* _TASK DIRECTIONS_: Within the material that follows, how many lines include the string "dollar"? Answer with the number and nothing more.
[[ MATERIAL FOR THIS TASK, beginning ]]
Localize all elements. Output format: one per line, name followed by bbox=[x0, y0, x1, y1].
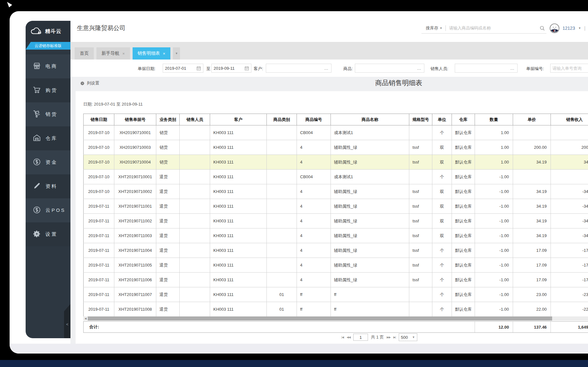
last-page-button[interactable]: ▶| bbox=[393, 336, 396, 339]
customer-filter-field[interactable]: … bbox=[266, 64, 331, 73]
table-row[interactable]: 2019-07-11XHT20190711001退货KH003 1114辅助属性… bbox=[84, 199, 588, 214]
table-cell: 2019-07-11 bbox=[84, 228, 114, 243]
prev-page-button[interactable]: ◀◀ bbox=[347, 336, 350, 339]
table-cell: 默认仓库 bbox=[452, 258, 475, 273]
close-icon[interactable]: × bbox=[163, 51, 166, 56]
calendar-icon[interactable] bbox=[196, 66, 201, 71]
page-size-select[interactable]: 500 ▼ bbox=[399, 333, 417, 341]
column-header[interactable]: 销售日期 bbox=[84, 114, 114, 125]
table-cell: XHT20190711004 bbox=[114, 243, 156, 258]
user-menu-caret-icon[interactable]: ▼ bbox=[578, 27, 581, 30]
sidebar-item-pencil[interactable]: 资料 bbox=[26, 174, 70, 198]
table-cell: 个 bbox=[432, 287, 452, 302]
column-header[interactable]: 业务类别 bbox=[156, 114, 180, 125]
tab-销售明细表[interactable]: 销售明细表× bbox=[133, 47, 171, 60]
user-id[interactable]: 12123 bbox=[563, 26, 575, 31]
table-cell: -23.00 bbox=[551, 287, 588, 302]
column-header[interactable]: 单价 bbox=[513, 114, 551, 125]
next-page-button[interactable]: ▶▶ bbox=[387, 336, 391, 339]
table-cell: XHT20190711007 bbox=[114, 287, 156, 302]
scrollbar-thumb[interactable] bbox=[88, 316, 552, 321]
column-header[interactable]: 商品名称 bbox=[331, 114, 409, 125]
table-row[interactable]: 2019-07-11XHT20190711006退货KH003 1114辅助属性… bbox=[84, 273, 588, 287]
logo[interactable]: 精斗云 bbox=[26, 21, 70, 42]
table-row[interactable]: 2019-07-11XHT20190711004退货KH003 1114辅助属性… bbox=[84, 243, 588, 258]
sidebar-item-dollar[interactable]: 资金 bbox=[26, 150, 70, 174]
tab-首页[interactable]: 首页 bbox=[75, 47, 94, 60]
table-cell bbox=[267, 199, 297, 214]
table-row[interactable]: 2019-07-11XHT20190711007退货KH003 11101fff… bbox=[84, 287, 588, 302]
table-row[interactable]: 2019-07-10XH20190710001销货KH003 111CB004成… bbox=[84, 125, 588, 140]
table-cell: 退货 bbox=[156, 273, 180, 287]
bill-no-field[interactable] bbox=[550, 64, 588, 73]
sidebar-collapse-handle[interactable]: < bbox=[64, 304, 70, 338]
table-cell: 个 bbox=[432, 273, 452, 287]
table-row[interactable]: 2019-07-10XHT20190710001退货KH003 111CB004… bbox=[84, 170, 588, 184]
product-lookup-button[interactable]: … bbox=[417, 66, 422, 71]
table-cell: 辅助属性_绿 bbox=[331, 214, 409, 228]
table-cell: XH20190710004 bbox=[114, 155, 156, 170]
page-total-label: 共 1 页 bbox=[371, 334, 384, 340]
table-row[interactable]: 2019-07-11XHT20190711003退货KH003 1114辅助属性… bbox=[84, 228, 588, 243]
sidebar-item-gear[interactable]: 设置 bbox=[26, 222, 70, 246]
salesperson-filter-field[interactable]: … bbox=[455, 64, 518, 73]
table-cell: -1.00 bbox=[475, 214, 513, 228]
calendar-icon[interactable] bbox=[244, 66, 249, 71]
table-cell: 销货 bbox=[156, 155, 180, 170]
date-to-field[interactable]: 2019-09-11 bbox=[211, 64, 251, 73]
close-icon[interactable]: × bbox=[122, 51, 125, 56]
column-header[interactable]: 销售收入 bbox=[551, 114, 588, 125]
sidebar-item-label: 购货 bbox=[45, 87, 58, 93]
table-cell: 2019-07-10 bbox=[84, 155, 114, 170]
sidebar-item-warehouse[interactable]: 仓库 bbox=[26, 126, 70, 150]
column-header[interactable]: 规格型号 bbox=[409, 114, 432, 125]
sidebar-item-store[interactable]: 电商 bbox=[26, 54, 70, 78]
sidebar-item-trolley[interactable]: 销货 bbox=[26, 102, 70, 126]
table-cell: 2019-07-11 bbox=[84, 258, 114, 273]
column-header[interactable]: 数量 bbox=[475, 114, 513, 125]
stock-search-mode[interactable]: 搜库存 bbox=[426, 25, 438, 31]
table-row[interactable]: 2019-07-11XHT20190711002退货KH003 1114辅助属性… bbox=[84, 214, 588, 228]
tab-list-dropdown[interactable]: ▼ bbox=[173, 47, 180, 60]
column-header[interactable]: 单位 bbox=[432, 114, 452, 125]
column-header[interactable]: 商品类别 bbox=[267, 114, 297, 125]
scroll-left-icon[interactable]: ◀ bbox=[83, 317, 88, 320]
bill-no-input[interactable] bbox=[552, 66, 588, 71]
table-row[interactable]: 2019-07-10XH20190710003销货KH003 1114辅助属性_… bbox=[84, 140, 588, 155]
table-row[interactable]: 2019-07-11XHT20190711005退货KH003 1114辅助属性… bbox=[84, 258, 588, 273]
column-header[interactable]: 商品编号 bbox=[297, 114, 331, 125]
cloud-logo-icon bbox=[30, 27, 43, 36]
user-avatar[interactable] bbox=[550, 23, 559, 33]
table-cell: -1.00 bbox=[475, 243, 513, 258]
column-settings-button[interactable]: 列设置 bbox=[80, 80, 99, 86]
first-page-button[interactable]: |◀ bbox=[341, 336, 344, 339]
tab-新手导航[interactable]: 新手导航× bbox=[96, 47, 130, 60]
sidebar-item-dollar[interactable]: 云POS bbox=[26, 198, 70, 222]
table-row[interactable]: 2019-07-11XHT20190711008退货KH003 11101fff… bbox=[84, 302, 588, 317]
sidebar-item-cart[interactable]: 购货 bbox=[26, 78, 70, 102]
table-row[interactable]: 2019-07-10XHT20190710002退货KH003 1114辅助属性… bbox=[84, 184, 588, 199]
table-cell: -22.00 bbox=[551, 302, 588, 317]
date-to-label: 至 bbox=[206, 66, 210, 72]
table-cell: -1.00 bbox=[475, 287, 513, 302]
column-header[interactable]: 仓库 bbox=[452, 114, 475, 125]
date-from-field[interactable]: 2019-07-01 bbox=[163, 64, 203, 73]
salesperson-lookup-button[interactable]: … bbox=[510, 66, 515, 71]
page-number-input[interactable] bbox=[353, 334, 368, 341]
totals-price: 137.46 bbox=[513, 322, 551, 332]
table-header-row: 销售日期销售单据号业务类别销售人员客户商品类别商品编号商品名称规格型号单位仓库数… bbox=[84, 114, 588, 125]
table-cell: XH20190710003 bbox=[114, 140, 156, 155]
table-row[interactable]: 2019-07-10XH20190710004销货KH003 1114辅助属性_… bbox=[84, 155, 588, 170]
column-header[interactable]: 销售单据号 bbox=[114, 114, 156, 125]
product-search-input[interactable] bbox=[449, 26, 539, 30]
chevron-down-icon[interactable]: ▼ bbox=[440, 27, 443, 30]
table-cell: KH003 111 bbox=[210, 184, 267, 199]
customer-lookup-button[interactable]: … bbox=[324, 66, 329, 71]
product-filter-field[interactable]: … bbox=[355, 64, 424, 73]
search-icon[interactable] bbox=[539, 25, 545, 31]
table-cell: tssf bbox=[409, 273, 432, 287]
column-header[interactable]: 销售人员 bbox=[180, 114, 210, 125]
sidebar-item-label: 资料 bbox=[45, 183, 58, 189]
horizontal-scrollbar[interactable]: ◀ bbox=[83, 316, 588, 321]
column-header[interactable]: 客户 bbox=[210, 114, 267, 125]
[[ MATERIAL FOR THIS TASK, end ]]
* _SOLVED PROBLEM_: 2